Print the data exactly, leaving nothing out.

----

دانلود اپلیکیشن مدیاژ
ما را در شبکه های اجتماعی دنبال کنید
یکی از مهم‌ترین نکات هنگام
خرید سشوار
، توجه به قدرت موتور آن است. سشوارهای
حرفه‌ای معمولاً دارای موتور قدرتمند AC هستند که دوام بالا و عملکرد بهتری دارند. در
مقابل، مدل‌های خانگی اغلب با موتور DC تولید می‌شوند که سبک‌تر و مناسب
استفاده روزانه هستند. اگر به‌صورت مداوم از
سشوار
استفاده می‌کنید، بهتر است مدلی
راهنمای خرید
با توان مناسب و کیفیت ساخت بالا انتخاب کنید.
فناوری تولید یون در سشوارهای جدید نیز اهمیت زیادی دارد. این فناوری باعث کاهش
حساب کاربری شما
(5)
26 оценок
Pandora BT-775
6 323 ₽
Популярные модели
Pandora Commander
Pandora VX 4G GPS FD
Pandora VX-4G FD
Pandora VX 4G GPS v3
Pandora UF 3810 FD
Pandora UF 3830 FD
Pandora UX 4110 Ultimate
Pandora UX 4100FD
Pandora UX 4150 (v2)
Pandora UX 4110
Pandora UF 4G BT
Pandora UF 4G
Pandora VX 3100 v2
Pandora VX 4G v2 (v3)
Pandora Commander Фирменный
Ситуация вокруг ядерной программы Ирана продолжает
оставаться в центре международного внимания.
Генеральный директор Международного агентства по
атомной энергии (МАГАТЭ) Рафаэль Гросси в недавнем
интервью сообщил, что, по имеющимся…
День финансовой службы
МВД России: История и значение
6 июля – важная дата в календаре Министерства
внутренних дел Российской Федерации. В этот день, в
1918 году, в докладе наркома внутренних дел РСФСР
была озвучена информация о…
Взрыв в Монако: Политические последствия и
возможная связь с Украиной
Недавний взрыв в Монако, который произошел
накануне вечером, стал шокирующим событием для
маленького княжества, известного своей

----

### SOLVED PROBLEM
دانلود اپلیکیشن مدیاژ
ما را در شبکه های اجتماعی دنبال کنید
یکی از مهم‌ترین نکات هنگام
خرید سشوار
، توجه به قدرت موتور آن است. سشوارهای
حرفه‌ای معمولاً دارای موتور قدرتمند AC هستند که دوام بالا و عملکرد بهتری دارند. در
مقابل، مدل‌های خانگی اغلب با موتور DC تولید می‌شوند که سبک‌تر و مناسب
استفاده روزانه هستند. اگر به‌صورت مداوم از
سشوار
استفاده می‌کنید، بهتر است مدلی
راهنمای خرید
با توان مناسب و کیفیت ساخت بالا انتخاب کنید.
فناوری تولید یون در سشوارهای جدید نیز اهمیت زیادی دارد. این فناوری باعث کاهش
حساب کاربری شما
(5)
26 оценок
Pandora BT-775
6 323 ₽
Популярные модели
Pandora Commander
Pandora VX 4G GPS FD
Pandora VX-4G FD
Pandora VX 4G GPS v3
Pandora UF 3810 FD
Pandora UF 3830 FD
Pandora UX 4110 Ultimate
Pandora UX 4100FD
Pandora UX 4150 (v2)
Pandora UX 4110
Pandora UF 4G BT
Pandora UF 4G
Pandora VX 3100 v2
Pandora VX 4G v2 (v3)
Pandora Commander Фирменный
Ситуация вокруг ядерной программы Ирана продолжает
оставаться в центре международного внимания.
Генеральный директор Международного агентства по
атомной энергии (МАГАТЭ) Рафаэль Гросси в недавнем
интервью сообщил, что, по имеющимся…
День финансовой службы
МВД России: История и значение
6 июля – важная дата в календаре Министерства
внутренних дел Российской Федерации. В этот день, в
1918 году, в докладе наркома внутренних дел РСФСР
была озвучена информация о…
Взрыв в Монако: Политические последствия и
возможная связь с Украиной
Недавний взрыв в Монако, который произошел
накануне вечером, стал шокирующим событием для
маленького княжества, известного своей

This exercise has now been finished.